ЯсноПонятно24

To solve this inequality, we need to find the critical points where the inequality changes sign.

First, let's find the critical points by setting the expression equal to zero and solving for x:

-x^6 + 3x^5 - 37x^4 + 8x^3 + 22x^2 + 72x - 88 = 0

We can use a numerical method or a computer algebra system to find the approximate solutions to this equation.
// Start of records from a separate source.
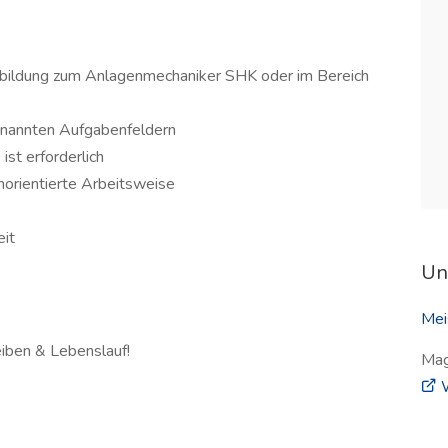
sbildung zum Anlagenmechaniker SHK oder im Bereich
enannten Aufgabenfeldern
ist erforderlich
norientierte Arbeitsweise
eit
Un
Mei
iben & Lebenslauf!
Mag
W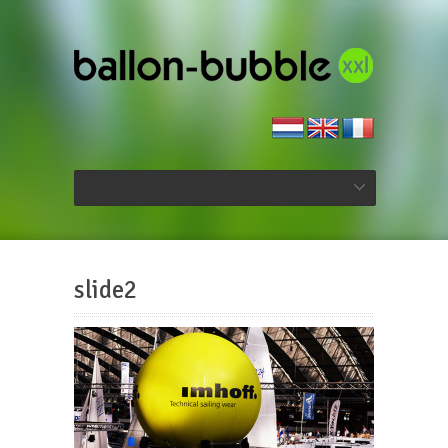
slide2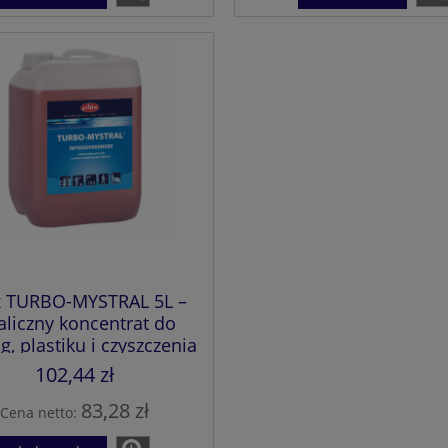
ix TURBO-MYSTRAL 5L –
aliczny koncentrat do
g, plastiku i czyszczenia
przemysłowego
102,44 zł
83,28 zł
Cena netto: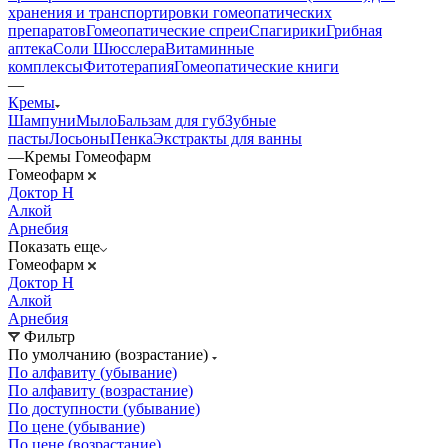
хранения и транспортировки гомеопатических
препаратов
Гомеопатические спреи
Спагирики
Грибная
аптека
Соли Шюсслера
Витаминные
комплексы
Фитотерапия
Гомеопатические книги
—
Кремы
Шампуни
Мыло
Бальзам для губ
Зубные
пасты
Лосьоны
Пенка
Экстракты для ванны
—
Кремы Гомеофарм
Гомеофарм
Доктор Н
Алкой
Арнебия
Показать еще
Гомеофарм
Доктор Н
Алкой
Арнебия
Фильтр
По умолчанию (возрастание)
По алфавиту (убывание)
По алфавиту (возрастание)
По доступности (убывание)
По цене (убывание)
По цене (возрастание)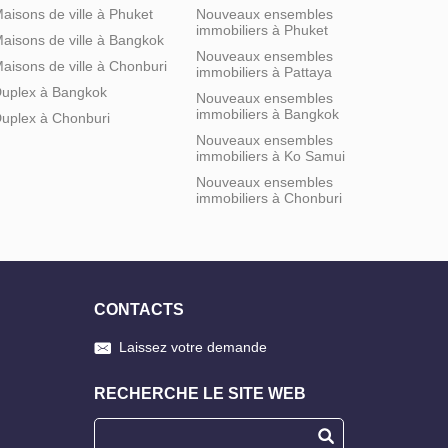
aisons de ville à Phuket
Nouveaux ensembles
immobiliers à Phuket
aisons de ville à Bangkok
Nouveaux ensembles
aisons de ville à Chonburi
immobiliers à Pattaya
uplex à Bangkok
Nouveaux ensembles
immobiliers à Bangkok
uplex à Chonburi
Nouveaux ensembles
immobiliers à Ko Samui
Nouveaux ensembles
immobiliers à Chonburi
CONTACTS
Laissez votre demande
RECHERCHE LE SITE WEB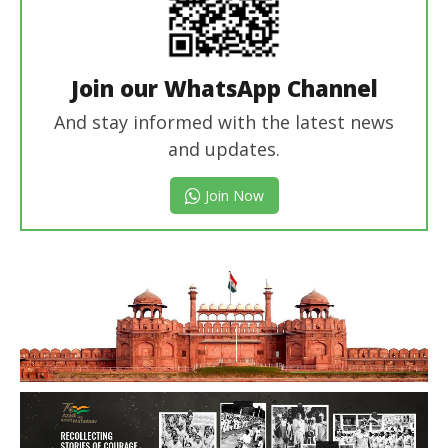
Join our WhatsApp Channel
And stay informed with the latest news
and updates.
Join Now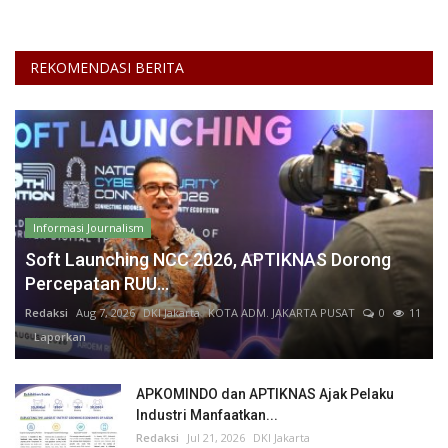
REKOMENDASI BERITA
Informasi Journalism
Soft Launching NCC 2026, APTIKNAS Dorong
Percepatan RUU...
Redaksi
Aug 7, 2026
DKI Jakarta
KOTA ADM. JAKARTA PUSAT
0
11
Laporkan
APKOMINDO dan APTIKNAS Ajak Pelaku
Industri Manfaatkan...
Redaksi
Jul 21, 2026
DKI Jakarta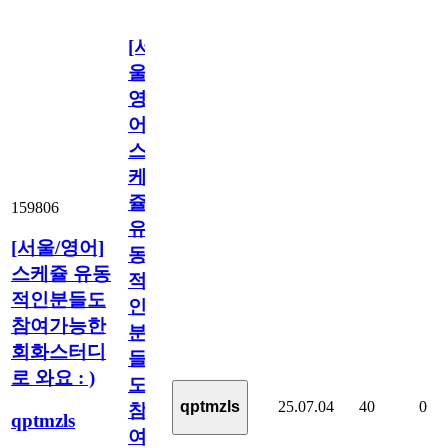
[서
울/
영
어]
스
케
쥴
159806
유
[서울/영어]
동
스케쥴 유동
적
적인분들도
인
참여가능한
분
회화스터디
들
로 와요 : )
도
25.07.04
40
0
qptmzls
참
qptmzls
여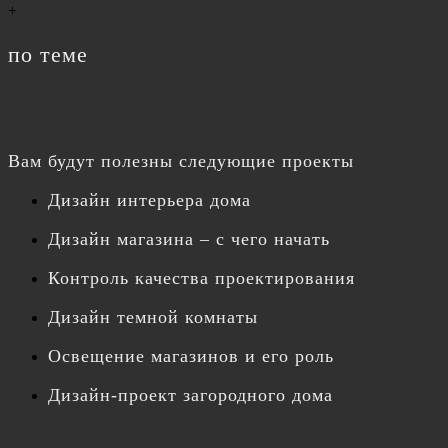
+
по теме
Вам будут полезны следующие проекты
Дизайн интерьера дома
Дизайн магазина – с чего начать
Контроль качества проектирования
Дизайн темной комнаты
Освещение магазинов и его роль
Дизайн-проект загородного дома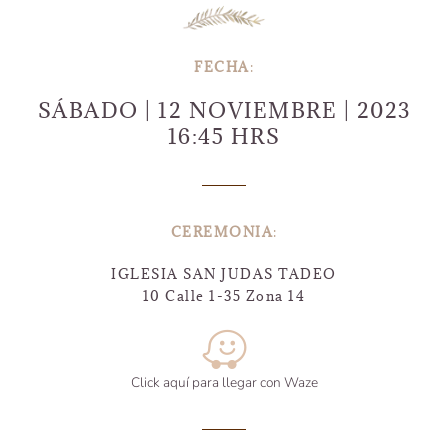
FECHA
:
SÁBADO | 12 NOVIEMBRE | 2023
16:45 HRS
CEREMONIA
:
IGLESIA SAN JUDAS TADEO
10 Calle 1-35 Zona 14
Click aquí para llegar con Waze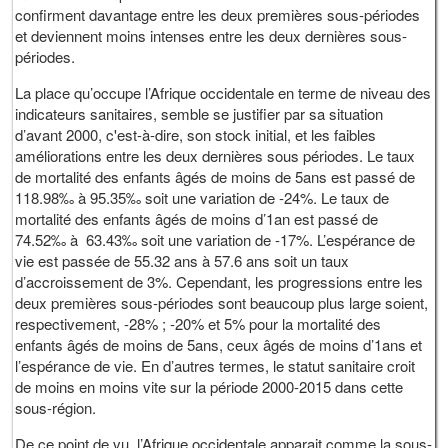
confirment davantage entre les deux premières sous-périodes
et deviennent moins intenses entre les deux dernières sous-
périodes.
La place qu’occupe l’Afrique occidentale en terme de niveau des
indicateurs sanitaires, semble se justifier par sa situation
d’avant 2000, c'est-à-dire, son stock initial, et les faibles
améliorations entre les deux dernières sous périodes. Le taux
de mortalité des enfants âgés de moins de 5ans est passé de
118.98‰ à 95.35‰ soit une variation de -24%. Le taux de
mortalité des enfants âgés de moins d’1an est passé de
74.52‰ à 63.43‰ soit une variation de -17%. L’espérance de
vie est passée de 55.32 ans à 57.6 ans soit un taux
d’accroissement de 3%. Cependant, les progressions entre les
deux premières sous-périodes sont beaucoup plus large soient,
respectivement, -28% ; -20% et 5% pour la mortalité des
enfants âgés de moins de 5ans, ceux âgés de moins d’1ans et
l’espérance de vie. En d’autres termes, le statut sanitaire croit
de moins en moins vite sur la période 2000-2015 dans cette
sous-région.
De ce point de vu, l’Afrique occidentale apparait comme la sous-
The critical points are approximately x ≈ -1.45, x ≈ 0.78, and x ≈ 5.84.

Now, we can test the intervals defined by these critical points to determine where the inequality holds true.

Testing x < -1.45: Let's choose x = -2: -(-2)^6 + 3(-2)^5 - 37(-2)^4 + 8(-2)^3 + 22(-2)^2 + 72(-2) - 88 = -64 + 96 - 592 - 64 + 88 - 144 - 88 = -768 Since -768 < 0, the inequality holds true for x < -1.45.

Testing -1.45 < x < 0.78: Let's choose x = 0: -0^6 + 3(0)^5 - 37(0)^4 + 8(0)^3 + 22(0)^2 + 72(0) - 88 = -88 Since -88 < 0, the inequality does not hold true for -1.45 < x < 0.78.

Testing x > 0.78: Let's choose x = 1: -(1)^6 + 3(1)^5 - 37(1)^4 + 8(1)^3 + 22(1)^2 + 72(1) - 88 = -1 + 3 - 37 + 8 + 22 + 72 - 88 = -21 Since -21 < 0, the inequality holds true for x > 0.78.

Therefore, the solution to the inequality -x^6 + 3x^5 - 37x^4 + 8x^3 + 22x^2 + 72x - 88 ≥ 0 is x ≤ -1.45 or x ≥ 0.78.